Pensare partita dopo partita, era il proclama di Mazzarri. E a furia di pensarci, il Napoli s’è trovato coi conti in disordine troppo presto, abbastanza per smarrire la carica psicologica dopo l’uno a uno casalingo proprio contro la Juve, quello del 1 marzo, incontro che avrebbe dovuto accorciare definitivamente le distanze.
Dopo quella partita, al rovescio dell’ultima occasione perduta, il Napoli le prendeva a Verona, la Juve batteva il Catania all’ultimo minuto, e lo scudetto finiva nelle certezze bianconere.

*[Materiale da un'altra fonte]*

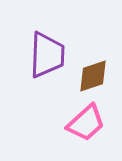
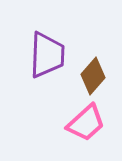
brown diamond: rotated 30 degrees counterclockwise
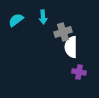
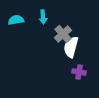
cyan semicircle: rotated 28 degrees clockwise
gray cross: moved 2 px down; rotated 24 degrees counterclockwise
white semicircle: rotated 15 degrees clockwise
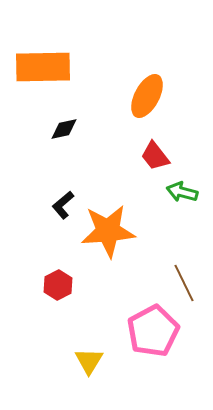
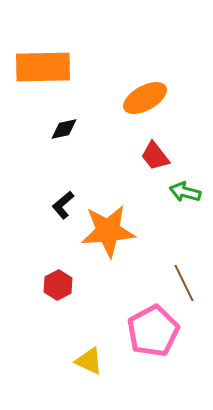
orange ellipse: moved 2 px left, 2 px down; rotated 33 degrees clockwise
green arrow: moved 3 px right
yellow triangle: rotated 36 degrees counterclockwise
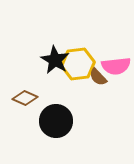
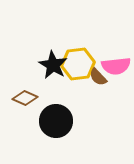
black star: moved 2 px left, 5 px down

Subito dopo, il Napoli ha ritrovato forza e spessore, conquistando 16 punti in 6 partite. Unico pareggio, 1 a 1 a Milano col Milan, nella partita che ha segnato il traguardo Champions, quello che, alla luce dell’andamento generale del campionato azzurro, è stato l’obiettivo che ha rassicurato l’ambiente, senza gettarlo nei momenti di sconforto dovuti all’abbattimento di pareggi interni, di punti sprecati, vedere prima di Natale e febbraio, che minavano sistematicamente la corsa al titolo.

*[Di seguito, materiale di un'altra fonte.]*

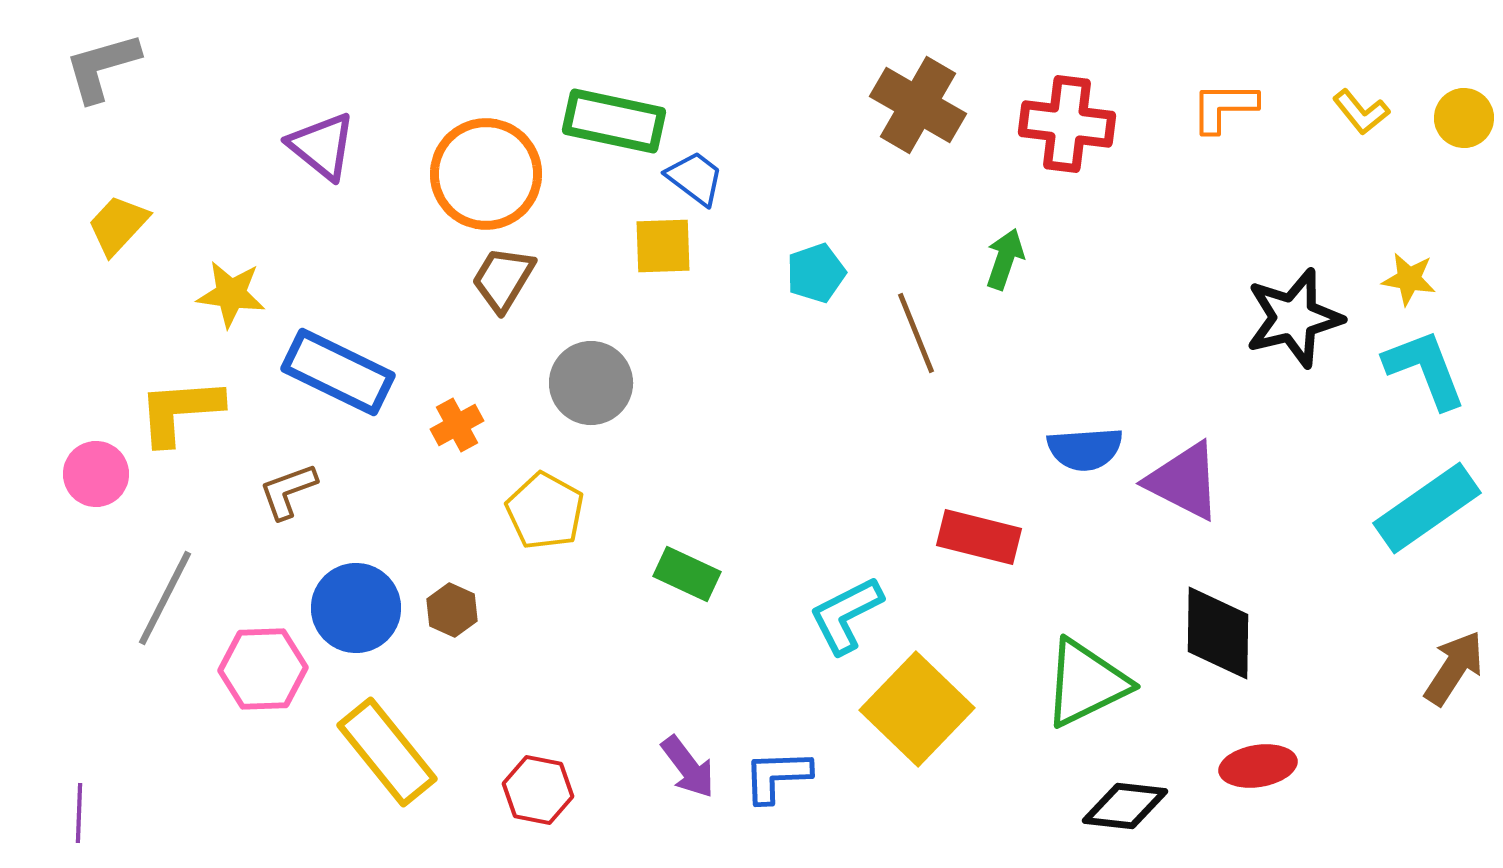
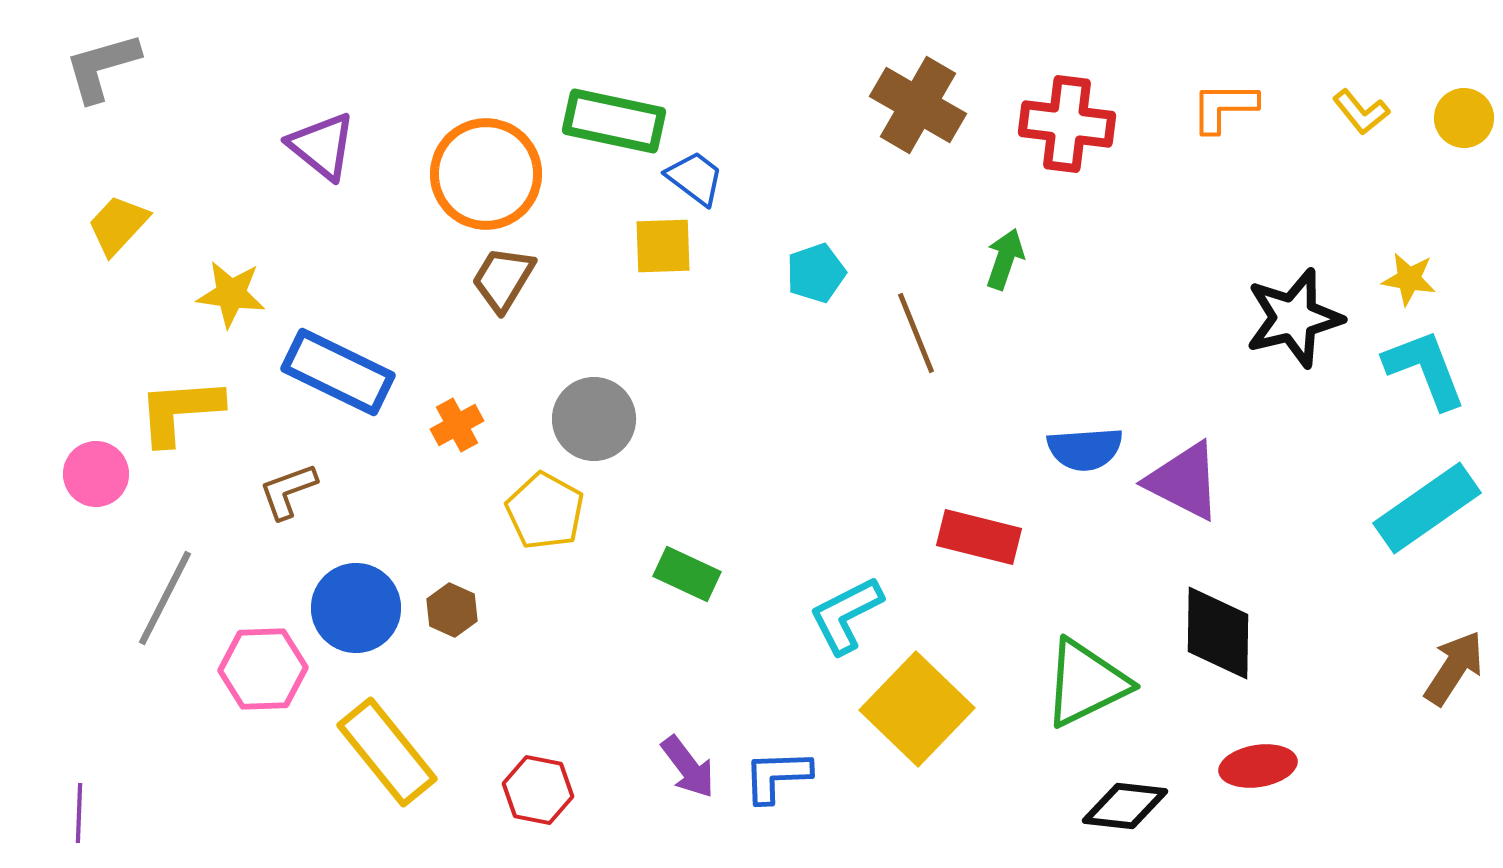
gray circle at (591, 383): moved 3 px right, 36 px down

Il Napoli per la seconda piazza si è sempre ritrovato, unito, composto e riconosciuto. Quello per lo scudetto si è scomposto, si è illuso e si è perduto ogni volta che è riuscito a guadagnare la scia della Juventus.
Media punti altissima, per carità, che forse in un altro campionato avrebbe detto di un titolo a portata di mano. Ma il rendimento altrui non deve nascondere la questione partenopea dovuta all’atteggiamento di squadra, allenatore e società.
Dopo la gara di andata col Pescara, il Napoli era a un passo dalla Juve. A Natale, la Juve era irraggiungibile. Causa, crollo psicofisico dovuto all’imminente penalizzazione e al tira e molla in Europa League. Poi, dopo Natale, recuperati i due punti inizialmente perduti, il Napoli s’è rimesso in corsa per il tricolore rimontando alla Juve quasi tutto il gap. Poi, a febbraio, è mancato l’aggancio, fino alla definitiva fuga bianconera.
I punti di differenza tra Napoli e Juve sono tutti lì. Napoli battuto a Bergamo e Juve vincente al 90’ col Bologna, Napoli sconfitto a Verona e Juve vincente col Catania all’ultimo secondo, più i due scontri diretti, dove gli episodi sono stati determinanti. Sembra poco? Eppure, sono 11 punti. Abbastanza per riflettere sul fatto che la vittoria si compone di dettagli.